→ **What is being asked**: Look through the lines below, find those with the word "Nutrino", and copy them.

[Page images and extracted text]
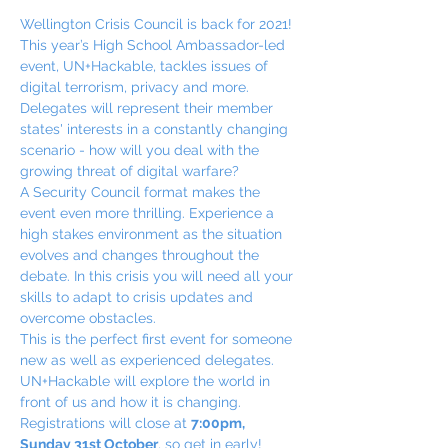
Wellington Crisis Council is back for 2021!
This year’s High School Ambassador-led 
event, UN+Hackable, tackles issues of 
digital terrorism, privacy and more.
Delegates will represent their member 
states' interests in a constantly changing 
scenario - how will you deal with the 
growing threat of digital warfare?
A Security Council format makes the 
event even more thrilling. Experience a 
high stakes environment as the situation 
evolves and changes throughout the 
debate. In this crisis you will need all your 
skills to adapt to crisis updates and 
overcome obstacles.
This is the perfect first event for someone 
new as well as experienced delegates. 
UN+Hackable will explore the world in 
front of us and how it is changing. 
Registrations will close at 
7:00pm, 
Sunday 31st October
, so get in early!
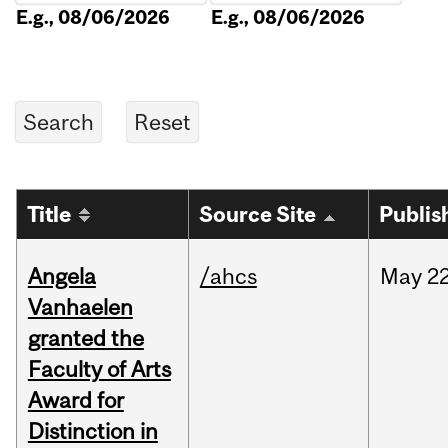
E.g., 08/06/2026
E.g., 08/06/2026
Title
Source Site
Publis
Angela
/ahcs
May
22
Vanhaelen
granted the
Faculty of Arts
Award for
Distinction in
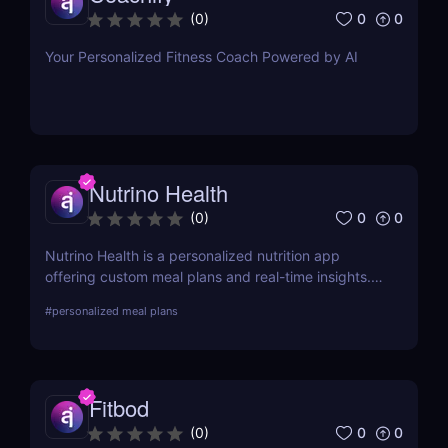
0
0
(
0
)
Your Personalized Fitness Coach Powered by AI
Nutrino Health
0
0
(
0
)
Nutrino Health is a personalized nutrition app
offering custom meal plans and real-time insights.
For a broader meal planning solution, try PlateJoy!
#
personalized meal plans
Fitbod
0
0
(
0
)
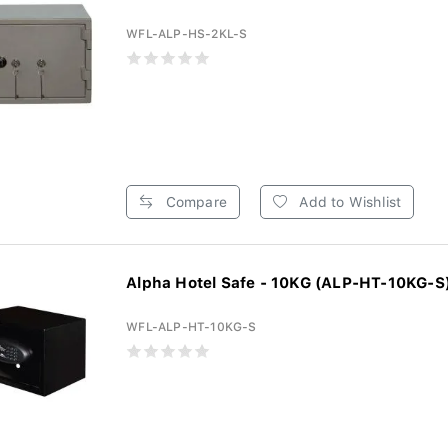
WFL-ALP-HS-2KL-S
Compare
Add to Wishlist
Alpha Hotel Safe - 10KG (ALP-HT-10KG-S
WFL-ALP-HT-10KG-S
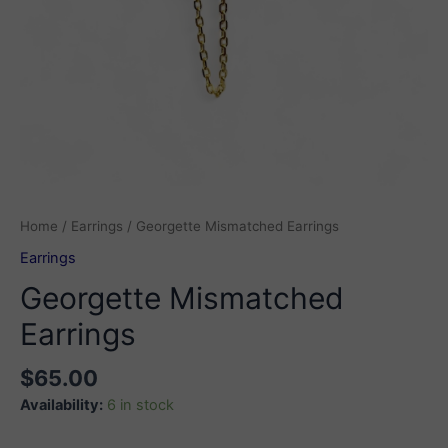
Home
/
Earrings
/ Georgette Mismatched Earrings
Earrings
Georgette Mismatched
Earrings
$
65.00
Availability:
6 in stock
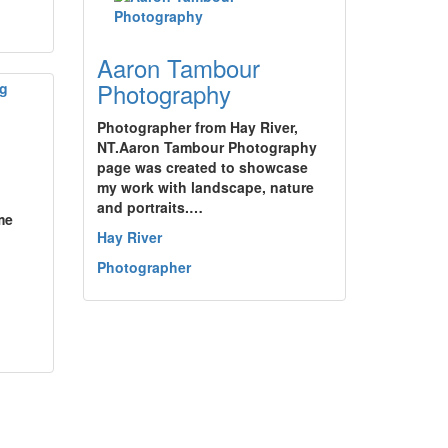
Aaron Tambour
Photography
Photographer from Hay River,
NT.Aaron Tambour Photography
page was created to showcase
my work with landscape, nature
and portraits.…
me
Hay River
Photographer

→ **Result of this exercise**:
Nutrino Health
Nutrino Health is a personalized nutrition app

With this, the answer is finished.